The Surreal Cognitive Dissonance of Paratopic
Paratopic opens with you being interrogated by a border patrol agent who caught you trying to smuggle contraband VHS tapes across the border, and it quickly gets stranger from there, giving way to a scene where you’re talking to the man who put you up to the smuggling job as some crows peck at a corpse outside. If you think something sounds off about that description, you’d be right, and indeed, the game largely thrives on that “off” feeling, making you feel like you’re playing in the real world if it wasn’t for all these little details that don’t quite scan and leading you to conflicting conclusions about the world of the game. Paratopic effectively leverages this cognitive dissonance to create a haunting surrealist work that succeeds by inverting the mundane and the uncanny.
In one way, Paratopic looks like your everyday noir story about smuggling contraband and murder in the Rust Belt. During your journey, you’ll encounter the neighbor woman who’s jonesing for more VHS tapes to consume, a talkative mini mart cashier who will tell you about the local attractions, and a verdant countryside dotted with rusting abandoned storage containers. No matter what scene in Paratopic you’re talking about, there’s something familiar to latch onto.
But very quickly, you realize that there’s something wrong with these very mundane, familiar things. The VHS tapes that your neighbor is itching for are talked about in the same vein as narcotics. Whenever you talk to anyone in the game, some text pops up accompanied by some very unpleasant garbled mouth sounds that almost – but not quite — sound like words.
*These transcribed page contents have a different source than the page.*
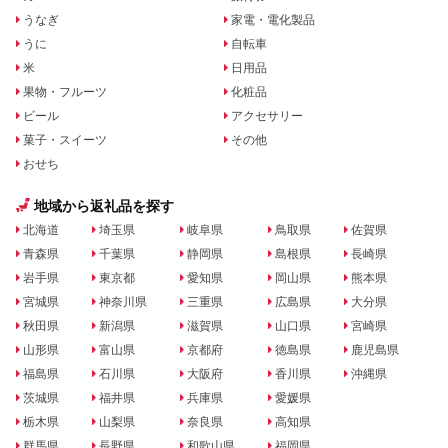
うなぎ
家電・電化製品
うに
自転車
米
日用品
果物・フルーツ
化粧品
ビール
アクセサリー
菓子・スイーツ
その他
おせち
地域から返礼品を探す
北海道
埼玉県
岐阜県
鳥取県
佐賀県
青森県
千葉県
静岡県
島根県
長崎県
岩手県
東京都
愛知県
岡山県
熊本県
宮城県
神奈川県
三重県
広島県
大分県
秋田県
新潟県
滋賀県
山口県
宮崎県
山形県
富山県
京都府
徳島県
鹿児島県
福島県
石川県
大阪府
香川県
沖縄県
茨城県
福井県
兵庫県
愛媛県
栃木県
山梨県
奈良県
高知県
群馬県
長野県
和歌山県
福岡県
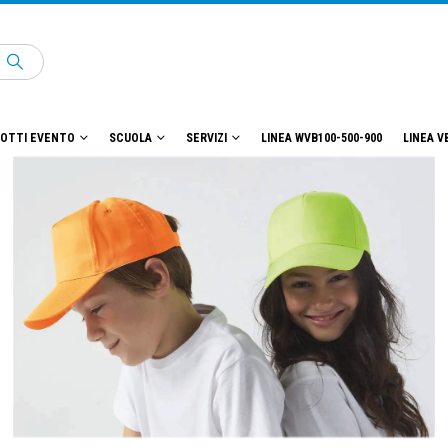
OTTI EVENTO
SCUOLA
SERVIZI
LINEA WVB100-500-900
LINEA V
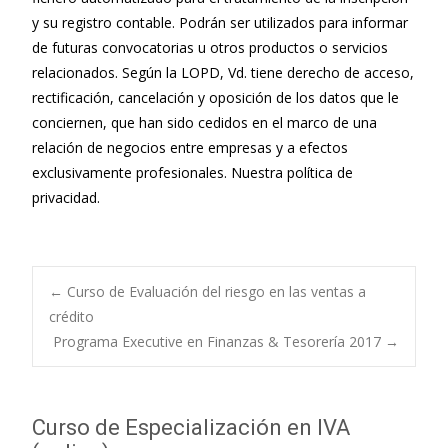
y su registro contable. Podrán ser utilizados para informar
de futuras convocatorias u otros productos o servicios
relacionados. Según la LOPD, Vd. tiene derecho de acceso,
rectificación, cancelación y oposición de los datos que le
conciernen, que han sido cedidos en el marco de una
relación de negocios entre empresas y a efectos
exclusivamente profesionales. Nuestra
política de
privacidad
.
←
Curso de Evaluación del riesgo en las ventas a
crédito
Navegación de
Programa Executive en Finanzas & Tesorería 2017
→
entradas
Curso de Especialización en IVA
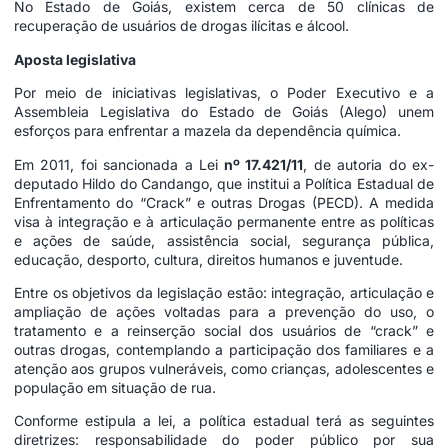
No Estado de Goiás, existem cerca de 50 clínicas de
recuperação de usuários de drogas ilícitas e álcool.
Aposta legislativa
Por meio de iniciativas legislativas, o Poder Executivo e a
Assembleia Legislativa do Estado de Goiás (Alego) unem
esforços para enfrentar a mazela da dependência química.
Em 2011, foi sancionada a Lei
nº 17.421/11
, de autoria do ex-
deputado Hildo do Candango, que institui a Política Estadual de
Enfrentamento do “Crack” e outras Drogas (PECD). A medida
visa à integração e à articulação permanente entre as políticas
e ações de saúde, assistência social, segurança pública,
educação, desporto, cultura, direitos humanos e juventude.
Entre os objetivos da legislação estão: integração, articulação e
ampliação de ações voltadas para a prevenção do uso, o
tratamento e a reinserção social dos usuários de “crack” e
outras drogas, contemplando a participação dos familiares e a
atenção aos grupos vulneráveis, como crianças, adolescentes e
população em situação de rua.
Conforme estipula a lei, a política estadual terá as seguintes
diretrizes: responsabilidade do poder público por sua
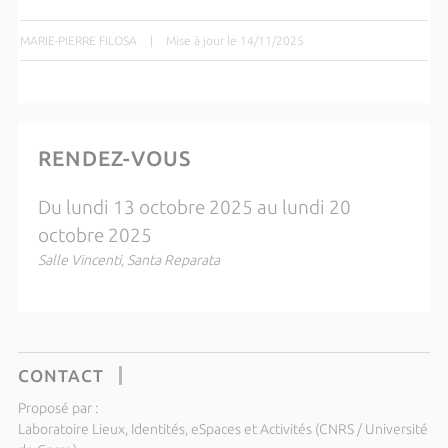
MARIE-PIERRE FILOSA
|
Mise à jour le 14/11/2025
RENDEZ-VOUS
Du lundi 13 octobre 2025 au lundi 20
octobre 2025
Salle Vincenti, Santa Reparata
CONTACT
Proposé par :
Laboratoire Lieux, Identités, eSpaces et Activités (CNRS / Université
Even simple acts like driving down the highway become suspicious and weird thanks to some mysterious disappearing cargo. Paratopic uses your grip on reality and twists it until you can barely hang on anymore, regurgitating them back at you in new, alien forms.
The same can be said for the overall look of the game, which takes inspiration from the blurry polygons of the PS1 era. But instead of making everything look as good as it can within the limitations, Paratopic embraces the inherent ugliness in the aesthetic. Your meeting with your boss for the smuggling job should have been the usual criminal meetup with a tinge of danger, but something strange happens as he talks to you: The camera zooms in super close to his face and reveals every ugly texture that the graphical style incorporates, the odd proportions between his head and his body, and even the very robotic way he moves his head as he speaks. Everything about the familiar human form is twisted into something unfamiliar and vaguely threatening in unexpected ways.
At the same time, the unusual is treated as if it’s completely normal without anyone so much as batting an eye. The way the mini mart cashier describes some of the attractions is downright odd yet played completely straight, such as the milk store where you can buy milk from any kind of animal in existence. It brings to mind the similarly trippy Kentucky Route Zero, where odd vignettes played out as if they were completely normal even as you latch on to the very familiar and universal Americana themes.
Where Kentucky Route Zero is magical realism, though, Paratopic is a full-blown Lynchian surrealist fever dream. The cognitive dissonance works as well as it does because the game works so hard to keep you off balance in other ways, not the least of which is its non-linear, constantly switching point of view that encompasses multiple characters and doesn’t necessarily happen in chronological order. Thanks to the strangeness of the setting and the fluid way Paratopic treats place and time, you never quite know what to make of it.
The result is a story that pays vague lip service to what its plot is, but is much more interested in creating a weird mood and making you question everything you experience. When you hear about aliens from the mini mart cashier, you don’t know what the truth is. Everything you’ve seen so far feels grounded enough that aliens don’t exist in this universe, but then again, your boss looked very alien-like and made overtures to his omnipresence should you fail. The segments where you walk through a forest feel very realistic and lived-in, but then you come to some arcane-looking graffiti and a shadowy figure who murders you and impales you on a pole. And then when you think you’ve got everything figured out, Paratopic hits you with the TV head scene, where a humanoid with a TV for a head has its flesh dissolve right in front of you. Because of how Paratopic paces its scenes so that you question it at every turn, you never fully get a grasp on what exactly is going on in the game.
I say that as high praise, as Paratopic is an exercise in lo-fi surrealist game design that plays with your head like a cat batting at a piece of string. By inverting the normal and the strange, Paratopic defies the player’s expectations even as it works to purposefully establish them just to defy them again.